GreynirCorrect icon indicating copy to clipboard operation
GreynirCorrect copied to clipboard

Single word / part of sentence correction

Open lumpidu opened this issue 4 years ago • 2 comments

I want to use Greynir-Correct for correction of non-whole sentences, i.e. in extreme cases single words. What method or options should I use to make that possible ?

Currently, when using the tokenize() method with option only_ci=True, it complains about the following:

Maðurin      Z002     Orð á að byrja á hástaf: 'maðurin'
Maðurinn     Z002     Orð á að byrja á hástaf: 'maðurinn'

Sample code:

from reynir_correct import tokenize

texts = ["maðurin", "maðurinn" ]

for t in texts:
    g = tokenize(t, only_ci=True)
    for t in g:
        if t.txt:
            print(f"{t.txt:12} {t.error_code:8} {t.error_description}")

lumpidu avatar Jan 13 '21 15:01 lumpidu

Interesting question, and this may well be a use case that we should support better. As is, the code is mostly oriented towards review of continuous text, typically whole sentences.

The code that checks the spelling of a single token is basically around this line. The call to spelling.Corrector.correct() can optionally be provided with a context, i.e. preceding tokens that will then be used to adjust the correction probabilities based on a trigram language model.

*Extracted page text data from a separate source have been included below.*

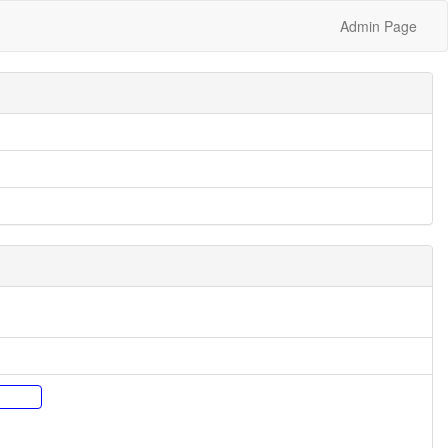
Admin Page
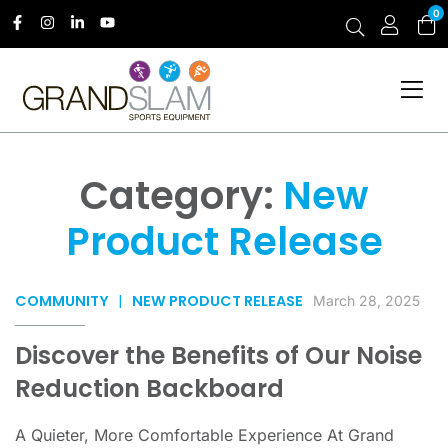
0
Category:
New
Product Release
COMMUNITY
|
NEW PRODUCT RELEASE
March 28, 2025
Discover the Benefits of Our Noise
Reduction Backboard
A Quieter, More Comfortable Experience At Grand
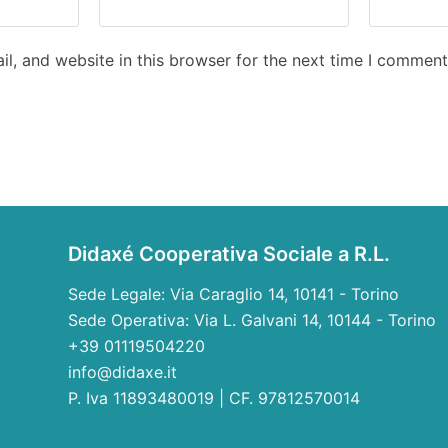
l, and website in this browser for the next time I comment
Didaxé Cooperativa Sociale a R.L.
Sede Legale: Via Caraglio 14, 10141 - Torino
Sede Operativa: Via L. Galvani 14, 10144 - Torino
+39 01119504220
info@didaxe.it
P. Iva 11893480019 | CF. 97812570014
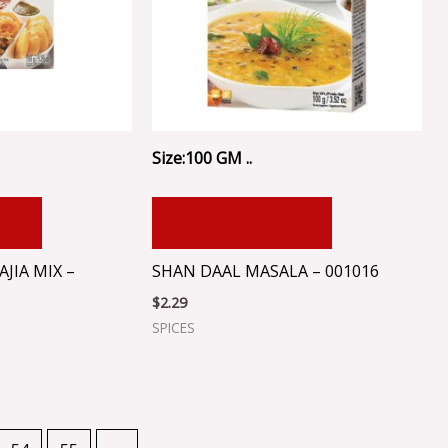
Size:100 GM ..
RT
ADD TO CART
JIA MIX –
SHAN DAAL MASALA – 001016
$
2.29
SPICES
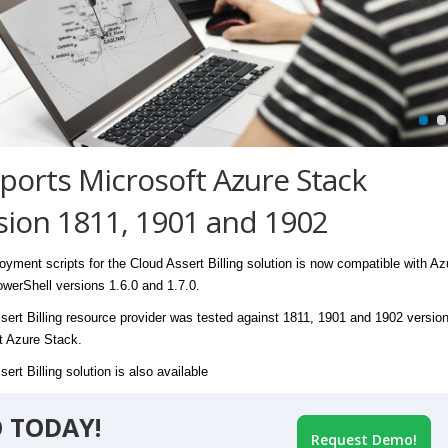
ports Microsoft Azure Stack
sion 1811, 1901 and 1902
oyment scripts for the Cloud Assert Billing solution is now compatible with Az
werShell versions 1.6.0 and 1.7.0.
sert Billing resource provider was tested against 1811, 1901 and 1902 version
t Azure Stack.
ert Billing solution is also available
 TODAY!
Request Demo!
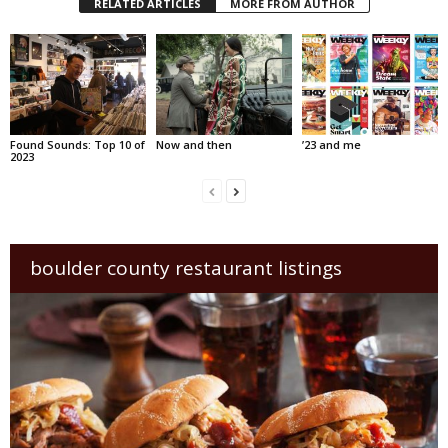
RELATED ARTICLES
MORE FROM AUTHOR
Found Sounds: Top 10 of
Now and then
’23 and me
2023
boulder county restaurant listings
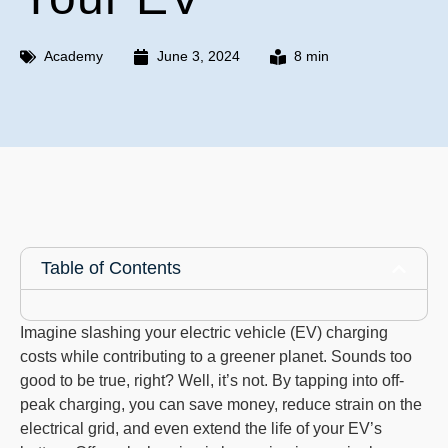
Academy
June 3, 2024
8 min
Table of Contents
Imagine slashing your electric vehicle (EV) charging
costs while contributing to a greener planet. Sounds too
good to be true, right? Well, it’s not. By tapping into off-
peak charging, you can save money, reduce strain on the
electrical grid, and even extend the life of your EV’s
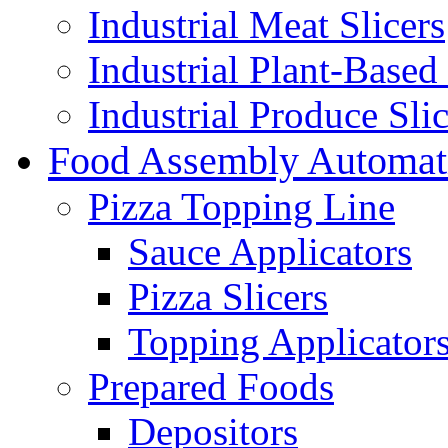
Industrial Meat Slicers
Industrial Plant-Based 
Industrial Produce Slic
Food Assembly Automat
Pizza Topping Line
Sauce Applicators
Pizza Slicers
Topping Applicator
Prepared Foods
Depositors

See also the short test function at the bottom of spelling.py.

vthorsteinsson avatar Jan 13 '21 18:01 vthorsteinsson

At least the documentation of tokenize() doesn't state assumptions about the text structure in contrast to the documentation of the methods check() or check_single(). Yes this use case exists e.g. for spell checking of web input forms, where often only single words or short text terms are entered.

lumpidu avatar Jan 13 '21 21:01 lumpidu